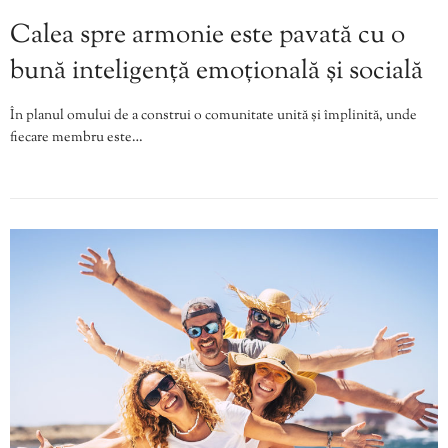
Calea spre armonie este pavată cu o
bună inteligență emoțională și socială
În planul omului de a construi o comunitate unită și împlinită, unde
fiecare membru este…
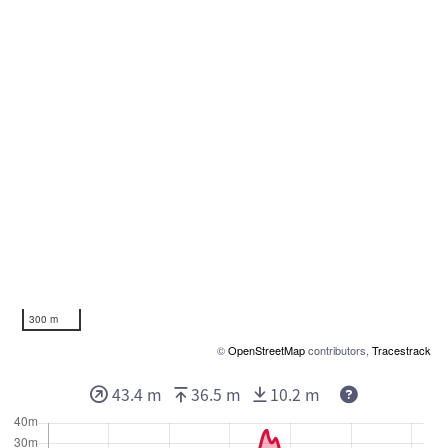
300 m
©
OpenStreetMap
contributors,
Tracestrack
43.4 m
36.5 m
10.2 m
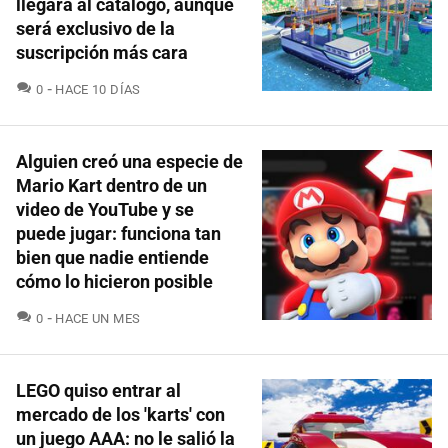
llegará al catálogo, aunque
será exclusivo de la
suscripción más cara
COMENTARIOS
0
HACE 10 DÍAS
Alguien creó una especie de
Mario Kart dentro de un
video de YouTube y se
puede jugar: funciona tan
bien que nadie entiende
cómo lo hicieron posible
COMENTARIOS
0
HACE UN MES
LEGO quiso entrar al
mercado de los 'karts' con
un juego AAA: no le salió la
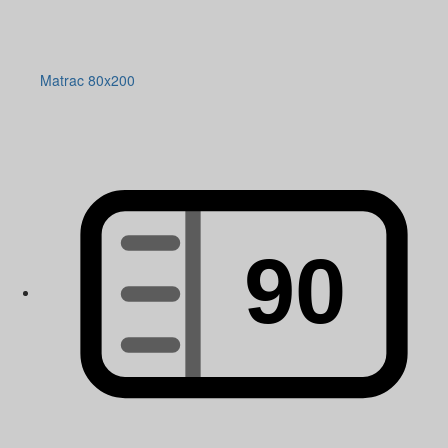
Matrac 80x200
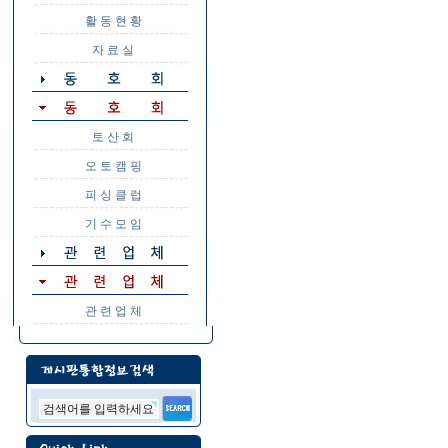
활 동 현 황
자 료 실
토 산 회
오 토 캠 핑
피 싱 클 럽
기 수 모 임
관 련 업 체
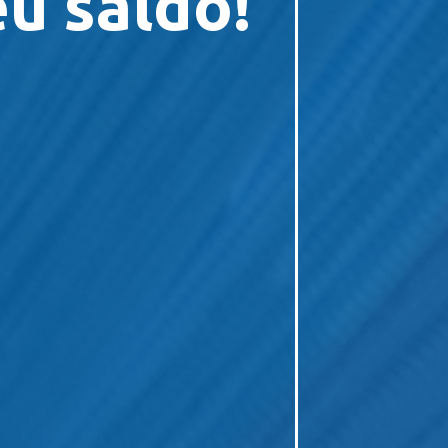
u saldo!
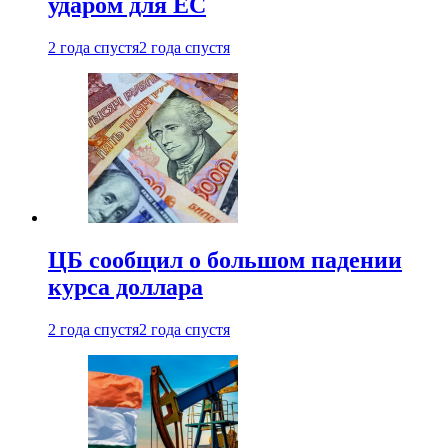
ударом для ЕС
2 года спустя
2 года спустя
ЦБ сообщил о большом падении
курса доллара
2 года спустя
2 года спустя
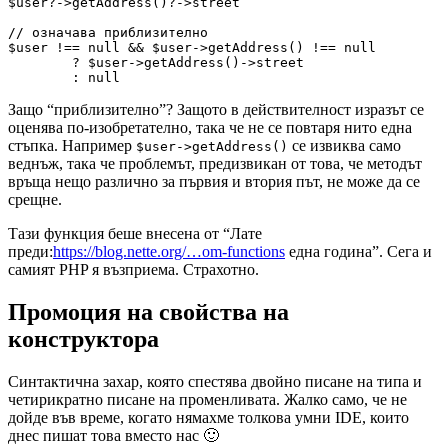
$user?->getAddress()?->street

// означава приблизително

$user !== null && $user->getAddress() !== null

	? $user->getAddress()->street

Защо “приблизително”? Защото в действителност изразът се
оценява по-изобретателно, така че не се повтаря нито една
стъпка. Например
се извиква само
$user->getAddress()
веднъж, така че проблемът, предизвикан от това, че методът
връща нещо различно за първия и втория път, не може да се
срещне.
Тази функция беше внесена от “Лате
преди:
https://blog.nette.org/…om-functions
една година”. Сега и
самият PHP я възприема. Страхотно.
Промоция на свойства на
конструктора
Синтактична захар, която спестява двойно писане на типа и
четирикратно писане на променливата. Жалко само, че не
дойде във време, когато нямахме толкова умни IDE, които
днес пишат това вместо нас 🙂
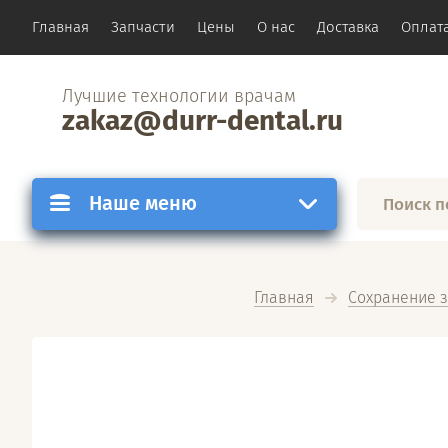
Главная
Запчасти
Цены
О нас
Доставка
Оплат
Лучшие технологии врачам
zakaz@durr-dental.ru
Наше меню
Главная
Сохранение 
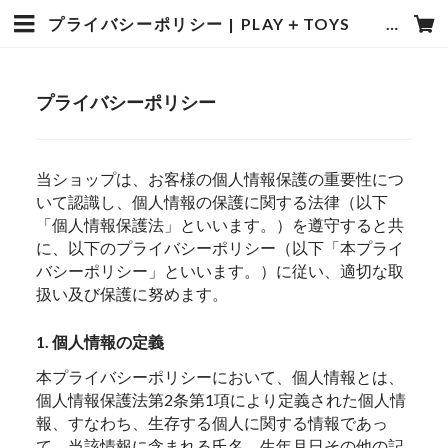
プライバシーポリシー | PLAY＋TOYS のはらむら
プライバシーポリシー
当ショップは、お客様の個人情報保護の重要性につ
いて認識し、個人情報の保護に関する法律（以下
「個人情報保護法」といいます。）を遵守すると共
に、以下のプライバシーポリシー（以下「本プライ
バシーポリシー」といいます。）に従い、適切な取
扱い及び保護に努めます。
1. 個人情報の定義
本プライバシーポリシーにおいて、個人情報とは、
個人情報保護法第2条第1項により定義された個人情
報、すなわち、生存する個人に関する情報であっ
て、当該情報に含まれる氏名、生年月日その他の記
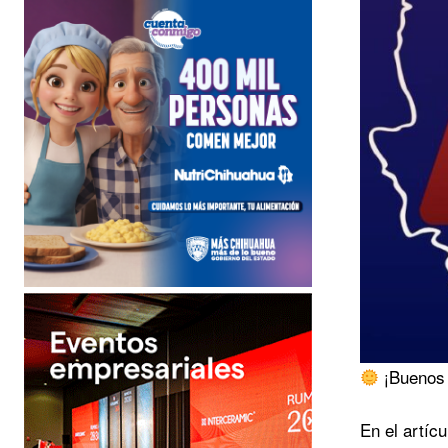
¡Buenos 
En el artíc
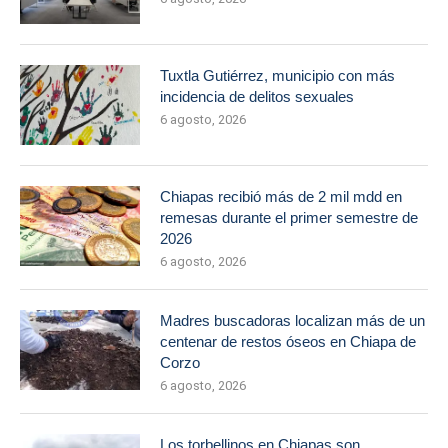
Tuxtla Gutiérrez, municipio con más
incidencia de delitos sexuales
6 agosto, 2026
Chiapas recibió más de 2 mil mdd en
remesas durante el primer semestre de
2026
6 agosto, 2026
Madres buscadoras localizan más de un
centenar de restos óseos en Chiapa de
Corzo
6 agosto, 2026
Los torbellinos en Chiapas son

:: What this task involves ::
Every line containing the string "така" is required; copy each such line from the data.

:: Task answer ::
оценява по-изобретателно, така че не се повтаря нито една
веднъж, така че проблемът, предизвикан от това, че методът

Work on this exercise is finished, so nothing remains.